Re: HP philosophy Message #4 Posted by Howard Owen on 30 Jan 2006, 10:55 p.m., in response to message #1 by Joe Edwards
The 41C documentation taught me how to program. I had seen an Apple ][ and a Commodore Pet, but I didn't know the first thing about BASIC. The excellent "Owner's Handbook and Programming Guide" was all I needed to break through from nearly complete ignorance into a fairly good grasp of how computers were programmed. (I actually didn't know what a good grounding it was until later, when assembly programming and FORTH on the Apple came easily to me.)
Documentation, or the lack of it, on the low-end machines notwithstanding, I don't fault HP for trying to produce good documentation for the RPL machines. The 28S manuals are pretty good. But the complexity of the machine had increased to the point where they couldn't give the same kind of general overview. The 48G saw the publication of the AUR, a fine piece of work. It even tries to reproduce that signature HP method of teaching programming through the use of examples. But the language is much, much harder, so the tutotial has to spend most of its time discussing the details rather than how they fit together.
That philosophy that Les says is lacking in the manuals is actually present in "HP-28 Insights" by William Wickes. It gives a designer's eye view of the machine. It's not particularly helpful in learning how to operate the machine, but it does give you an excellent idea of where the principle architect of RPL was coming from. But the HP-48 version of this work was two volumes, so you really ended up needing to read four volumes of not-so-easy prose to appreciate the attempt HP made to deliver documentation of a quality similar to the best of what had come before. And in my opinion, the attempt failed, precisely because the job was made so much harder by the explosion in complexity that RPL brought with it.

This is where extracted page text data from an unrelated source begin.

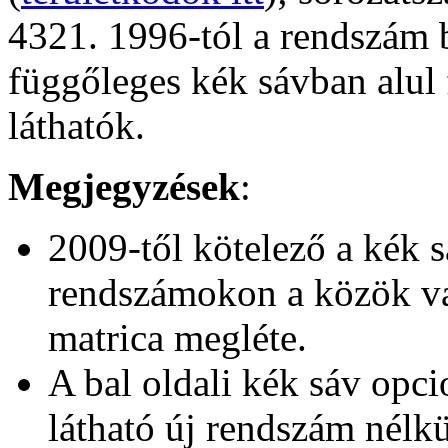
4321. 1996-tól a rendszám 
függőleges kék sávban alul 
láthatók.
Megjegyzések
:
2009-től kötelező a kék s
rendszámokon a közök va
matrica megléte.
A bal oldali kék sáv opci
látható új rendszám nélkü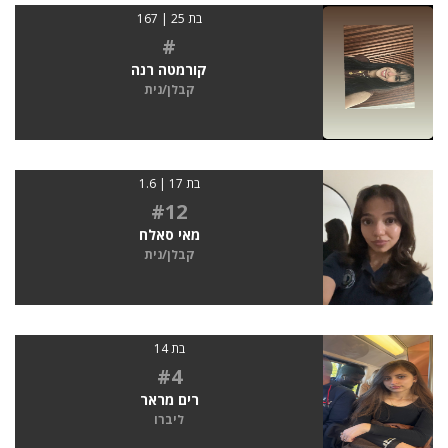
בת 25 | 167
#
קורמטה רנה
קבלן/נית
בת 17 | 1.6
#12
מאי סאלח
קבלן/נית
בת 14
#4
רים מראר
ליברו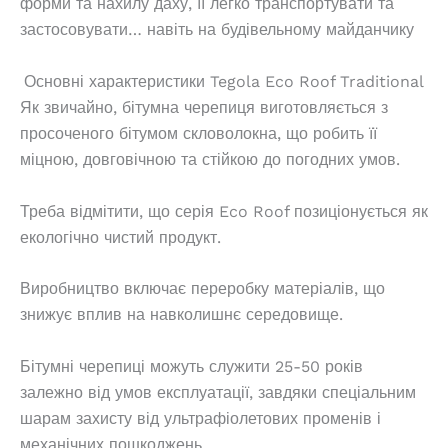
форми та нахилу даху, її легко транспортувати та
застосовувати… навіть на будівельному майданчику
Основні характеристики Tegola Eco Roof Traditional
Як звичайно, бітумна черепиця виготовляється з
просоченого бітумом скловолокна, що робить її
міцною, довговічною та стійкою до погодних умов.
Треба відмітити, що серія Eco Roof позиціонується як
екологічно чистий продукт.
Виробництво включає переробку матеріалів, що
знижує вплив на навколишнє середовище.
Бітумні черепиці можуть служити 25-50 років
залежно від умов експлуатації, завдяки спеціальним
шарам захисту від ультрафіолетових променів і
механічних пошкоджень.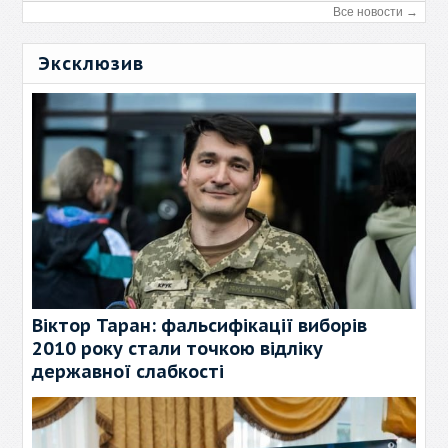
Все новости →
Эксклюзив
Віктор Таран: фальсифікації виборів
2010 року стали точкою відліку
державної слабкості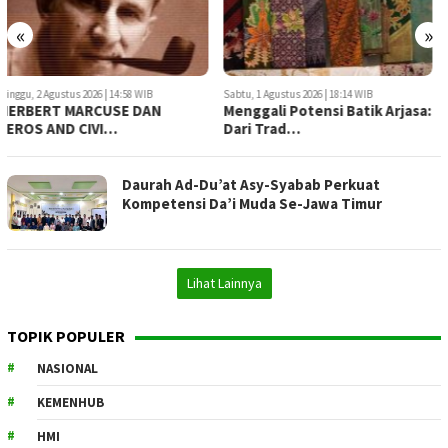
«
»
Sabtu, 1 Agustus 2026 | 18:14 WIB
Sabtu, 1 Agustus 2026 | 16:17 WIB
Menggali Potensi Batik Arjasa:
HERBERT MARCUSE DAN
Dari Trad…
“EROS AND CIVI…
Daurah Ad-Du’at Asy-Syabab Perkuat
Kompetensi Da’i Muda Se-Jawa Timur
Lihat Lainnya
TOPIK POPULER
NASIONAL
KEMENHUB
HMI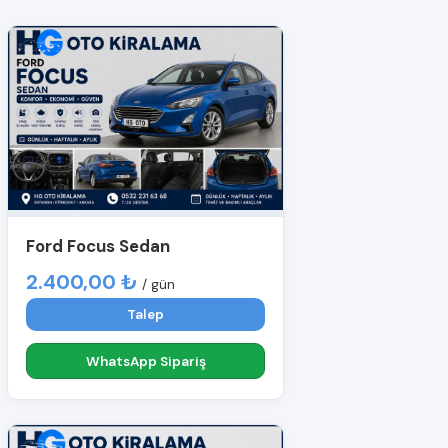
Ford Focus Sedan
2.400,00 ₺
/ gün
Talep
WhatsApp Sipariş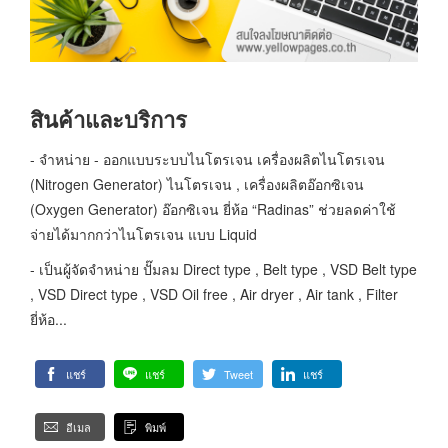
สินค้าและบริการ
- จำหน่าย - ออกแบบระบบไนโตรเจน เครื่องผลิตไนโตรเจน
(Nitrogen Generator) ไนโตรเจน , เครื่องผลิตอ๊อกซิเจน
(Oxygen Generator) อ๊อกซิเจน ยี่ห้อ “Radinas” ช่วยลดค่าใช้
จ่ายได้มากกว่าไนโตรเจน แบบ Liquid
- เป็นผู้จัดจำหน่าย ปั๊มลม Direct type , Belt type , VSD Belt type
, VSD Direct type , VSD Oil free , Air dryer , Air tank , Filter
ยี่ห้อ...
แชร์
แชร์
Tweet
แชร์
อีเมล
พิมพ์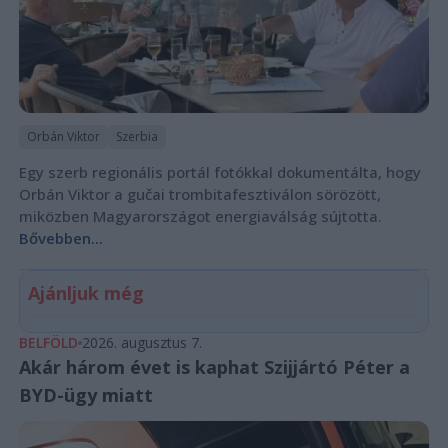
Orbán Viktor
Szerbia
Egy szerb regionális portál fotókkal dokumentálta, hogy
Orbán Viktor a gučai trombitafesztiválon sörözött,
miközben Magyarországot energiaválság sújtotta.
Bővebben...
Ajánljuk még
BELFÖLD
2026. augusztus 7.
Akár három évet is kaphat Szijjártó Péter a
BYD-ügy miatt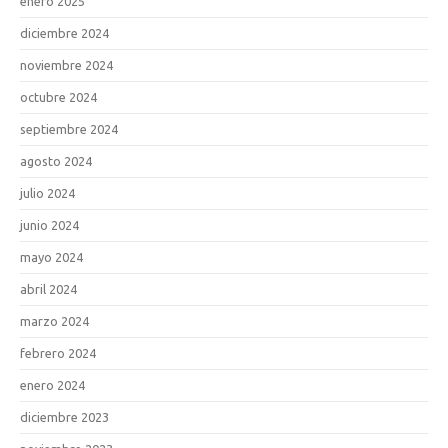
enero 2025
diciembre 2024
noviembre 2024
octubre 2024
septiembre 2024
agosto 2024
julio 2024
junio 2024
mayo 2024
abril 2024
marzo 2024
febrero 2024
enero 2024
diciembre 2023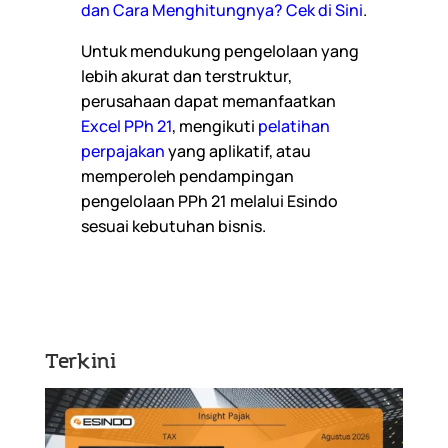
dan Cara Menghitungnya? Cek di Sini
.
Untuk mendukung pengelolaan yang
lebih akurat dan terstruktur,
perusahaan dapat memanfaatkan
Excel PPh 21
, mengikuti
pelatihan
perpajakan
yang aplikatif, atau
memperoleh pendampingan
pengelolaan PPh 21 melalui Esindo
sesuai kebutuhan bisnis.
Terkini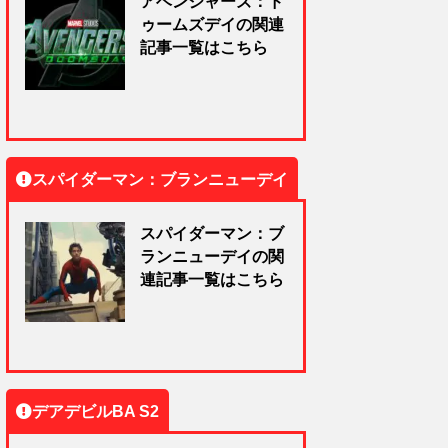
アベンジャーズ：ド
ゥームズデイの関連
記事一覧はこちら
スパイダーマン：ブランニューデイ
スパイダーマン：ブ
ランニューデイの関
連記事一覧はこちら
デアデビルBA S2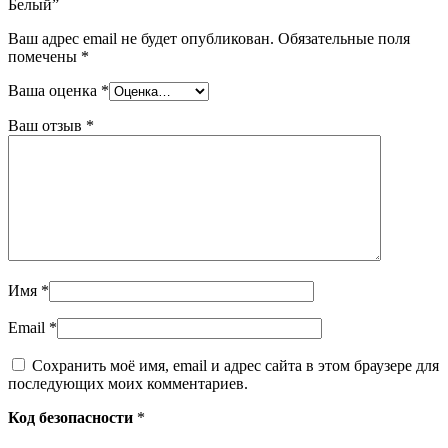
Белый”
Ваш адрес email не будет опубликован.
Обязательные поля
помечены
*
Ваша оценка
*
Ваш отзыв
*
Имя
*
Email
*
Сохранить моё имя, email и адрес сайта в этом браузере для
последующих моих комментариев.
Код безопасности
*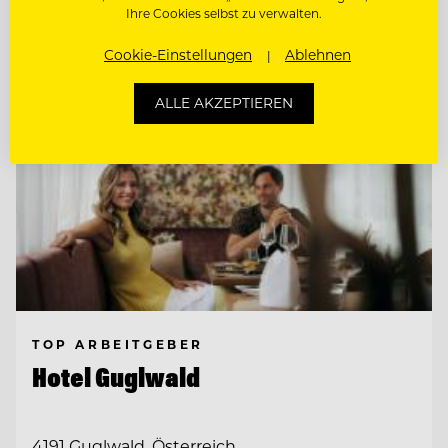
Ihre Cookies selbst zu verwalten.
Cookie-Einstellungen
Ablehnen
ALLE AKZEPTIEREN
TOP ARBEITGEBER
Hotel Guglwald
4191 Guglwald, Österreich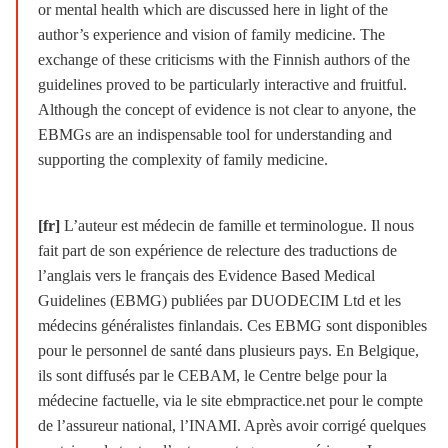
or mental health which are discussed here in light of the
author’s experience and vision of family medicine. The
exchange of these criticisms with the Finnish authors of the
guidelines proved to be particularly interactive and fruitful.
Although the concept of evidence is not clear to anyone, the
EBMGs are an indispensable tool for understanding and
supporting the complexity of family medicine.
[fr]
L’auteur est médecin de famille et terminologue. Il nous
fait part de son expérience de relecture des traductions de
l’anglais vers le français des Evidence Based Medical
Guidelines (EBMG) publiées par DUODECIM Ltd et les
médecins généralistes finlandais. Ces EBMG sont disponibles
pour le personnel de santé dans plusieurs pays. En Belgique,
ils sont diffusés par le CEBAM, le Centre belge pour la
médecine factuelle, via le site ebmpractice.net pour le compte
de l’assureur national, l’INAMI. Après avoir corrigé quelques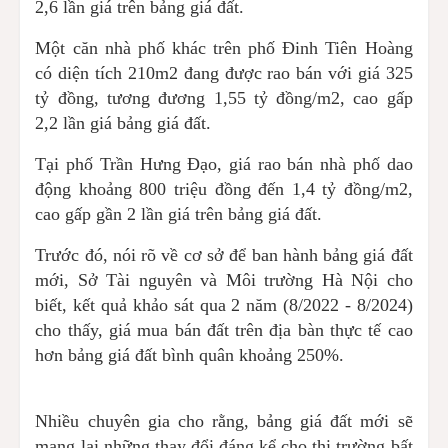
2,6 lần giá trên bảng giá đất.
Một căn nhà phố khác trên phố Đinh Tiên Hoàng
có diện tích 210m2 đang được rao bán với giá 325
tỷ đồng, tương đương 1,55 tỷ đồng/m2, cao gấp
2,2 lần giá bảng giá đất.
Tại phố Trần Hưng Đạo, giá rao bán nhà phố dao
động khoảng 800 triệu đồng đến 1,4 tỷ đồng/m2,
cao gấp gần 2 lần giá trên bảng giá đất.
Trước đó, nói rõ về cơ sở để ban hành bảng giá đất
mới, Sở Tài nguyên và Môi trường Hà Nội cho
biết, kết quả khảo sát qua 2 năm (8/2022 - 8/2024)
cho thấy, giá mua bán đất trên địa bàn thực tế cao
hơn bảng giá đất bình quân khoảng 250%.
Nhiều chuyên gia cho rằng, bảng giá đất mới sẽ
mang lại những thay đổi đáng kể cho thị trường bất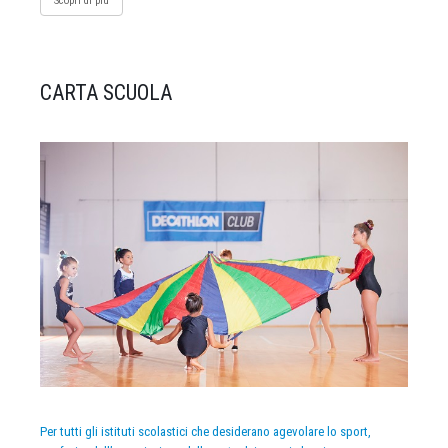
Scopri di più
CARTA SCUOLA
Per tutti gli istituti scolastici che desiderano agevolare lo sport,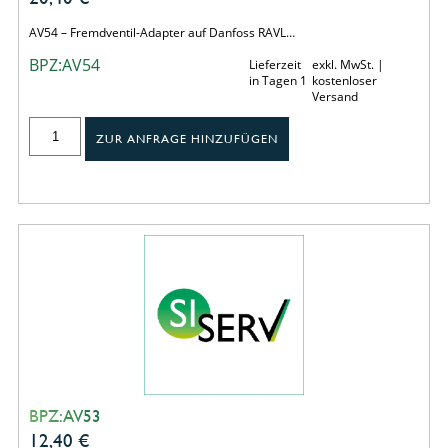
AV54 – Fremdventil-Adapter auf Danfoss RAVL…
BPZ:AV54
Lieferzeit
exkl. MwSt. |
in Tagen 1
kostenloser
Versand
ZUR ANFRAGE HINZUFÜGEN
BPZ:AV53
12,40
€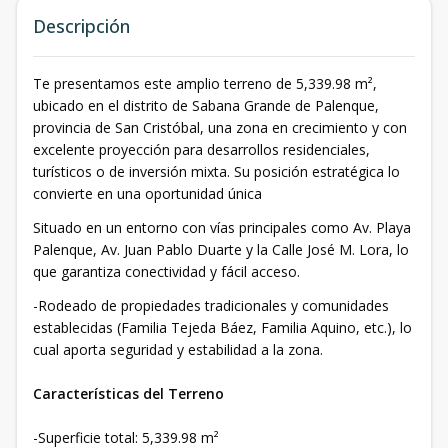
Descripción
Te presentamos este amplio terreno de 5,339.98 m²,
ubicado en el distrito de Sabana Grande de Palenque,
provincia de San Cristóbal, una zona en crecimiento y con
excelente proyección para desarrollos residenciales,
turísticos o de inversión mixta. Su posición estratégica lo
convierte en una oportunidad única
Situado en un entorno con vías principales como Av. Playa
Palenque, Av. Juan Pablo Duarte y la Calle José M. Lora, lo
que garantiza conectividad y fácil acceso.
-Rodeado de propiedades tradicionales y comunidades
establecidas (Familia Tejeda Báez, Familia Aquino, etc.), lo
cual aporta seguridad y estabilidad a la zona.
Características del Terreno
-Superficie total: 5,339.98 m²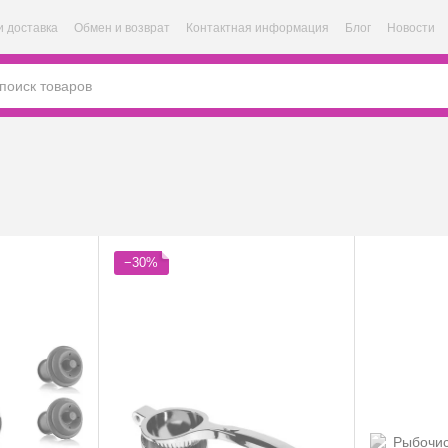
и доставка
Обмен и возврат
Контактная информация
Блог
Новости
−30%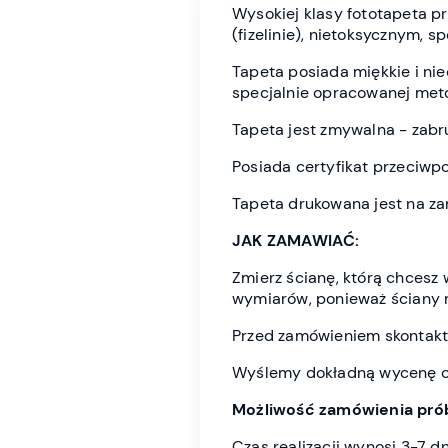
Wysokiej klasy fototapeta 
(fizelinie), nietoksycznym, 
Tapeta posiada miękkie i n
specjalnie opracowanej meto
Tapeta jest zmywalna - zabr
Posiada certyfikat przeciwp
Tapeta drukowana jest na z
JAK ZAMAWIAĆ:
Zmierz ścianę, którą chces
wymiarów, ponieważ ściany 
Przed zamówieniem skontaktu
Wyślemy dokładną wycenę or
Możliwość zamówienia prób
Czas realizacji wynosi 3-7 d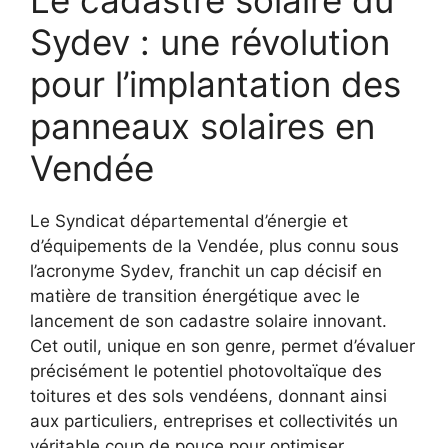
Le cadastre solaire du
Sydev : une révolution
pour l’implantation des
panneaux solaires en
Vendée
Le Syndicat départemental d’énergie et
d’équipements de la Vendée, plus connu sous
l’acronyme Sydev, franchit un cap décisif en
matière de transition énergétique avec le
lancement de son cadastre solaire innovant.
Cet outil, unique en son genre, permet d’évaluer
précisément le potentiel photovoltaïque des
toitures et des sols vendéens, donnant ainsi
aux particuliers, entreprises et collectivités un
véritable coup de pouce pour optimiser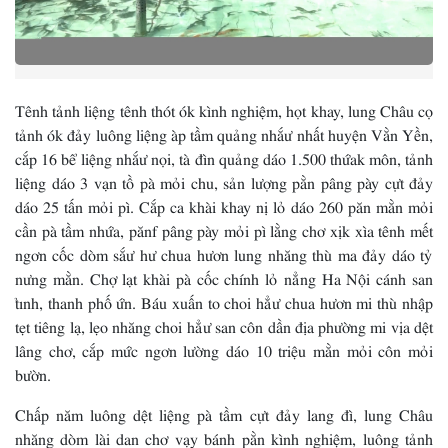
Tênh tảnh liệng tênh thót ók kình nghiệm, họt khay, lung Châu cọ
tảnh ók đảy luông liệng àp tầm quảng nhắư nhất huyện Vằn Yền,
cắp 16 bể liệng nhắư nọi, tà đìn quảng dáo 1.500 thứak môn, tảnh
liệng dáo 3 vạn tồ pà mỏi chu, sản lượng pằn pâng pày cựt đảy
dáo 25 tấn mỏi pì. Cắp ca khài khay nị lỏ dáo 260 păn mằn mỏi
cần pà tầm nhứa, pănf pâng pày mỏi pì lằng chơ xịk xìa tênh mết
ngơn cốc dòm sắư hư chua hươn lung nhăng thù ma đảy dáo tỷ
nưng mằn. Chợ lạt khài pà cốc chính lỏ nẳng Ha Nội cánh san
tỉnh, thanh phố ứn. Báu xuấn to choi hẳư chua hươn mi thù nhập
tẹt tiêng lạ, lẹo nhăng choi hẳư san côn dần địa phường mi vịa dệt
lâng chơ, cắp mức ngơn lường dáo 10 triệu mằn mỏi côn mỏi
bườn.
Chấp năm luông dệt liệng pà tầm cựt đảy lang đì, lung Châu
nhăng dòm lài dan chơ vạy bánh pằn kình nghiệm, luông tảnh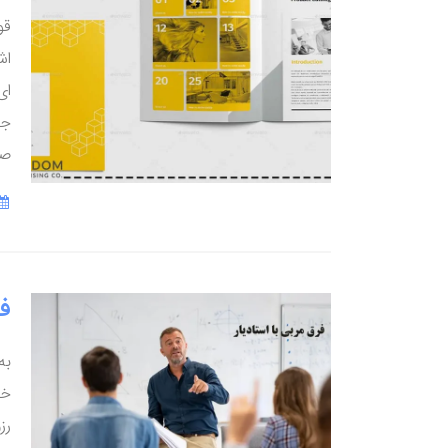
قو
اش
ای
جذ
صو
فر
به
خو
رز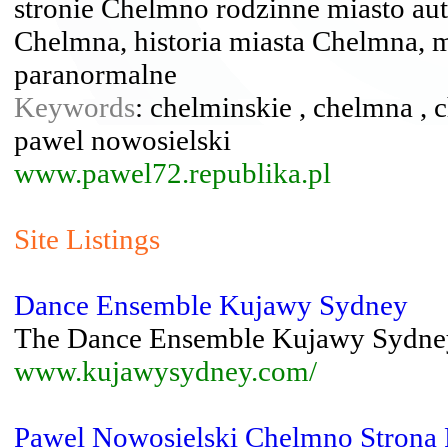
stronie Chelmno rodzinne miasto auto
Chelmna, historia miasta Chelmna, m
paranormalne
Keywords
: chelminskie , chelmna , 
pawel nowosielski
www.pawel72.republika.pl
Site Listings
Dance Ensemble Kujawy Sydney
The Dance Ensemble Kujawy Sydney 
www.kujawysydney.com/
Pawel Nowosielski Chelmno Strona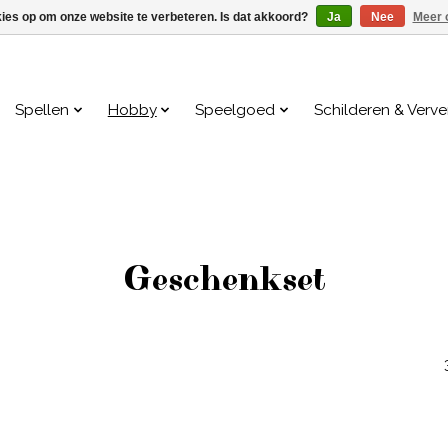
kies op om onze website te verbeteren. Is dat akkoord?
Ja
Nee
Meer 
Spellen
Hobby
Speelgoed
Schilderen & Verv
Geschenkset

When I got my 41C, I spent at least six hours every day reading that manual and playing with the calculator. Inside a month, I had a pretty good grasp of what the basic machine was capable of. It's been seven months since I bought an HP-49g+. I haven't concentrated my time on it, or on the 48s I've bought, in the same way as for that first 41, but I've spent plenty of time nonetheless. I am nowhere close to knowing the whole machine the way I knew my first 41. That's not the documentation's fault, however. The new AUR for the 49G+ is built on the old 48 AUR, with lots of additions from the Metakernel manual and other places. There's a terrific little User's Guide by Dr. Gilberto Urroz that gives a methematical introduction to the operation of the machine, and a larger User's manual in PDF form that fleshes the guide out nicely. The documentation is well organized and comprehensive. But the machine is just too darn complicated to grasp in a short time. I keep learning new stuff the longer I play with the 49g+. This is a great delight for me, since I'm doing this as a hobby, i.e. for recreation. But I can certainly see why TI won the educational market with its simpler machines. HP probably got a lock on the mathematics and computer science geek market, but gave up the rest with these powerful, but difficult machines. I'm just glad I'm in the target demographic. 8)
Regards,
Howard
P.S. Don't worry about being born "too late." You get to partake of the best of the past and the present. And you have a longer time to try to influence the future. Good luck!